■ **ABOUT THIS TASK**
There are pictures in the records below; leave them out and set down exactly the lines from the one holding "Le coche d'eau" through the one holding "ez bere irismena".

(Saved entries)

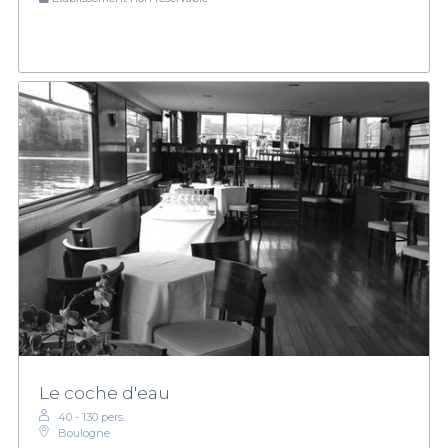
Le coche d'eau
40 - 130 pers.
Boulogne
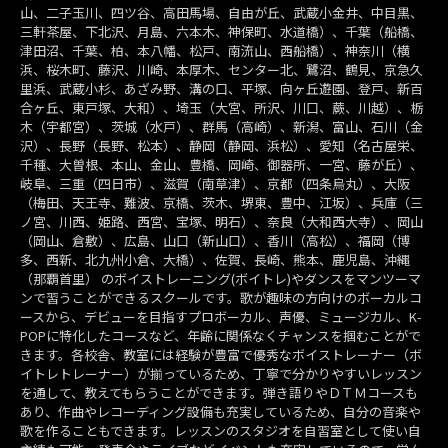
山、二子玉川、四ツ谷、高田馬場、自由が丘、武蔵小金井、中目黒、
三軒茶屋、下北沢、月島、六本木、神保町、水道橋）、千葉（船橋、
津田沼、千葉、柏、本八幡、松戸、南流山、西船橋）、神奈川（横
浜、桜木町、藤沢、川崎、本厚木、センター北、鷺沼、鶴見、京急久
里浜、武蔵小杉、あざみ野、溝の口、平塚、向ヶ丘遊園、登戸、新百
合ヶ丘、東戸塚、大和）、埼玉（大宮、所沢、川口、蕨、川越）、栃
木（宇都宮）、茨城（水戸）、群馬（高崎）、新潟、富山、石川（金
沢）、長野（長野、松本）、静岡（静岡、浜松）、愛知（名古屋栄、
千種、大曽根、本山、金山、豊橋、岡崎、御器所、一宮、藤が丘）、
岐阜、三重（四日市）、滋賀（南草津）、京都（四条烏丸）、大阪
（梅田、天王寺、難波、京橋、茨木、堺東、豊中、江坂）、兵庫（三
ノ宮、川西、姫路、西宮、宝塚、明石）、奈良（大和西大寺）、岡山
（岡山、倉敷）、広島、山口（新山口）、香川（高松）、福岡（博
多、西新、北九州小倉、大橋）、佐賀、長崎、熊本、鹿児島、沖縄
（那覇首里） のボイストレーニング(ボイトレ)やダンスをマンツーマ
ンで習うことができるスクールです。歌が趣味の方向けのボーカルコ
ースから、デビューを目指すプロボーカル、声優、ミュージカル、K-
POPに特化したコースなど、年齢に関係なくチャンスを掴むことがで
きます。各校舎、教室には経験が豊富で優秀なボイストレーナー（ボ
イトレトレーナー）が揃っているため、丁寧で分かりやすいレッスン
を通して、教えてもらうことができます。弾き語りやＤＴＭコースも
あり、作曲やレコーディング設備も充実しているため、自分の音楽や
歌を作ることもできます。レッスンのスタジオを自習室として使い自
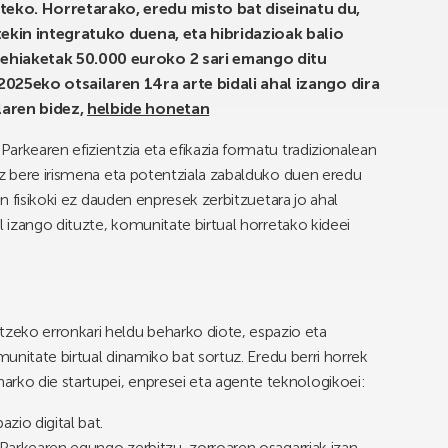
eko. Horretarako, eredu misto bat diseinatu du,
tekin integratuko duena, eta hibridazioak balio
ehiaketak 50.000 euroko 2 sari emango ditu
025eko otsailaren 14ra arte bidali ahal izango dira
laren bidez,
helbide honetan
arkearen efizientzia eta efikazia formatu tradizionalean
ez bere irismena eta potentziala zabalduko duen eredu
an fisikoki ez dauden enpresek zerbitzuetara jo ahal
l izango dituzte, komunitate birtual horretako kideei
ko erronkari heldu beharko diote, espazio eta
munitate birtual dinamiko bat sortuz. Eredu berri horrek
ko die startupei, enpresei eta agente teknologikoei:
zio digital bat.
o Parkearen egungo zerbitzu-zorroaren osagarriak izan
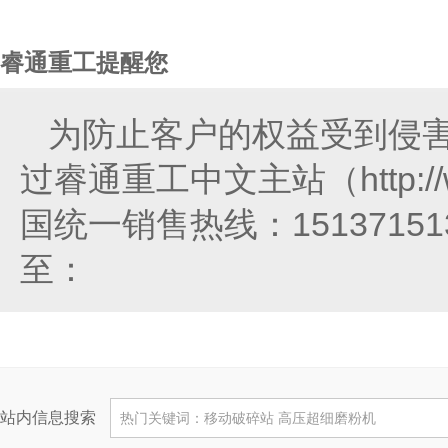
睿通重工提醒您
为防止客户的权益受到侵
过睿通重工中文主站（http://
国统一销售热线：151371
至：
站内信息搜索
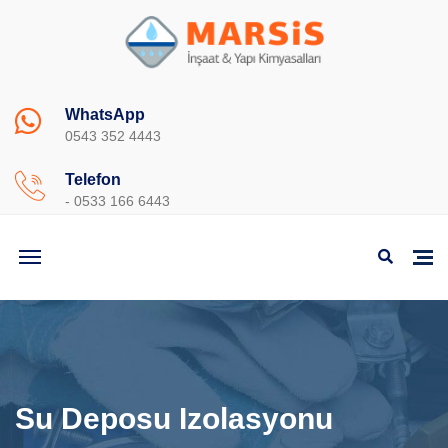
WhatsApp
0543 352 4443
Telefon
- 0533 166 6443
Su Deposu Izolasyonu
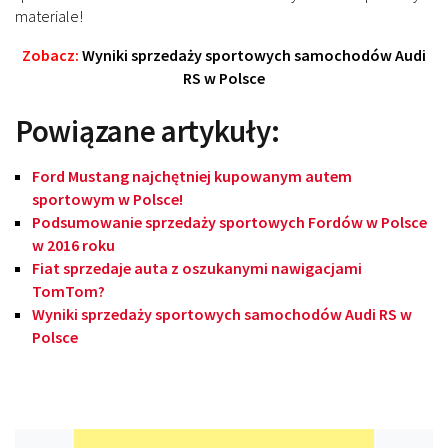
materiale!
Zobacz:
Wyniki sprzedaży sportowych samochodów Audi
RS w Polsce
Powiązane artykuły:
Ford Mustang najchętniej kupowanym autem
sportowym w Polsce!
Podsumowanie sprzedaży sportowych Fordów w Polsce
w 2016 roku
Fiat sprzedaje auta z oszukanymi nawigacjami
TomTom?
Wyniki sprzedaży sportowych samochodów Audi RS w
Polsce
--
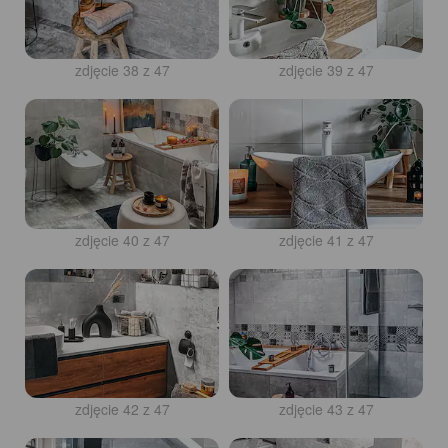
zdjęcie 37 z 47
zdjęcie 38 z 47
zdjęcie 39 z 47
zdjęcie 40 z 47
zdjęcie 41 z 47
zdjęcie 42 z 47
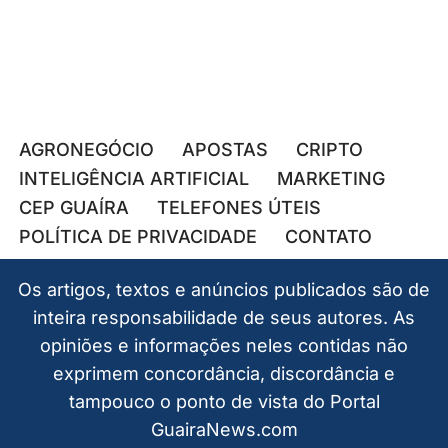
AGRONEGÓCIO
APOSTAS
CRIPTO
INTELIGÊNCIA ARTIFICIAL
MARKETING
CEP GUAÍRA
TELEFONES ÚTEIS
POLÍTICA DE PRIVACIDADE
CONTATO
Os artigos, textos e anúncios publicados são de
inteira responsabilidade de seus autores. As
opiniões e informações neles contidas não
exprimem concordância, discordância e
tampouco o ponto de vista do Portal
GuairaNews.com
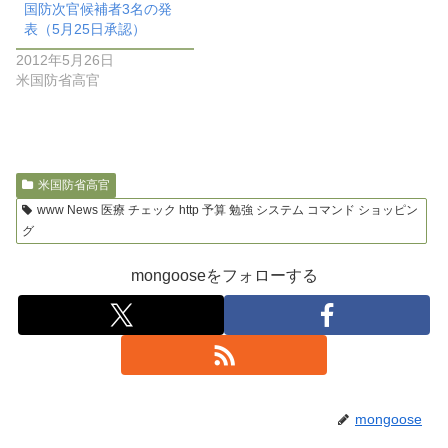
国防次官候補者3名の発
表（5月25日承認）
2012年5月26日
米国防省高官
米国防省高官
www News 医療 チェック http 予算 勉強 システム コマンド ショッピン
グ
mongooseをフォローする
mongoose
---
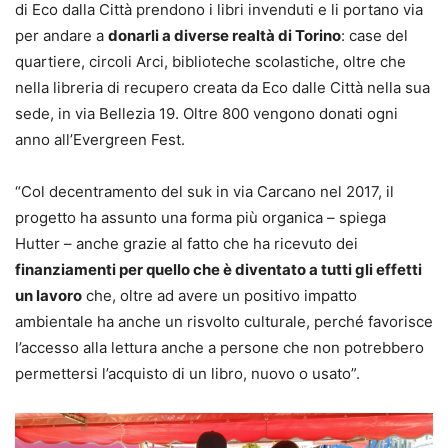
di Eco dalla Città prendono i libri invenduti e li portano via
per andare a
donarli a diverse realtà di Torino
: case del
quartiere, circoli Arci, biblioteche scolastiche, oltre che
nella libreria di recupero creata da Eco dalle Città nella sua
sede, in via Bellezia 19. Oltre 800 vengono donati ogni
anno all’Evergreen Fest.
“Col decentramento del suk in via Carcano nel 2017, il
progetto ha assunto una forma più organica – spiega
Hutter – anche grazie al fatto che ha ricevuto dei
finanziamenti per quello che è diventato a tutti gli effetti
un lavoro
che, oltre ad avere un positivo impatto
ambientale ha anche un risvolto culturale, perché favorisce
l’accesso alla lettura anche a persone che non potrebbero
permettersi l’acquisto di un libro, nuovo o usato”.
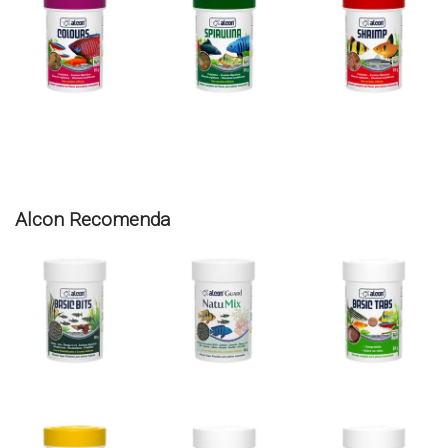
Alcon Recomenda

■ **SOLUTION TO THE PROBLEM**
Le coche d'eau
40 - 130 pers.
Boulogne
山、二子玉川、四ツ谷、高田馬場、自由が丘、武蔵小金井、中目黒、
三軒茶屋、下北沢、月島、六本木、神保町、水道橋）、千葉（船橋、
津田沼、千葉、柏、本八幡、松戸、南流山、西船橋）、神奈川（横
浜、桜木町、藤沢、川崎、本厚木、センター北、鷺沼、鶴見、京急久
里浜、武蔵小杉、あざみ野、溝の口、平塚、向ヶ丘遊園、登戸、新百
合ヶ丘、東戸塚、大和）、埼玉（大宮、所沢、川口、蕨、川越）、栃
木（宇都宮）、茨城（水戸）、群馬（高崎）、新潟、富山、石川（金
沢）、長野（長野、松本）、静岡（静岡、浜松）、愛知（名古屋栄、
千種、大曽根、本山、金山、豊橋、岡崎、御器所、一宮、藤が丘）、
岐阜、三重（四日市）、滋賀（南草津）、京都（四条烏丸）、大阪
（梅田、天王寺、難波、京橋、茨木、堺東、豊中、江坂）、兵庫（三
ノ宮、川西、姫路、西宮、宝塚、明石）、奈良（大和西大寺）、岡山
（岡山、倉敷）、広島、山口（新山口）、香川（高松）、福岡（博
多、西新、北九州小倉、大橋）、佐賀、長崎、熊本、鹿児島、沖縄
（那覇首里） のボイストレーニング(ボイトレ)やダンスをマンツーマ
ンで習うことができるスクールです。歌が趣味の方向けのボーカルコ
ースから、デビューを目指すプロボーカル、声優、ミュージカル、K-
POPに特化したコースなど、年齢に関係なくチャンスを掴むことがで
きます。各校舎、教室には経験が豊富で優秀なボイストレーナー（ボ
イトレトレーナー）が揃っているため、丁寧で分かりやすいレッスン
を通して、教えてもらうことができます。弾き語りやＤＴＭコースも
あり、作曲やレコーディング設備も充実しているため、自分の音楽や
歌を作ることもできます。レッスンのスタジオを自習室として使い自
eko. Horretarako, eredu misto bat diseinatu du,
tekin integratuko duena, eta hibridazioak balio
ehiaketak 50.000 euroko 2 sari emango ditu
025eko otsailaren 14ra arte bidali ahal izango dira
laren bidez,
helbide honetan
arkearen efizientzia eta efikazia formatu tradizionalean
ez bere irismena eta potentziala zabalduko duen eredu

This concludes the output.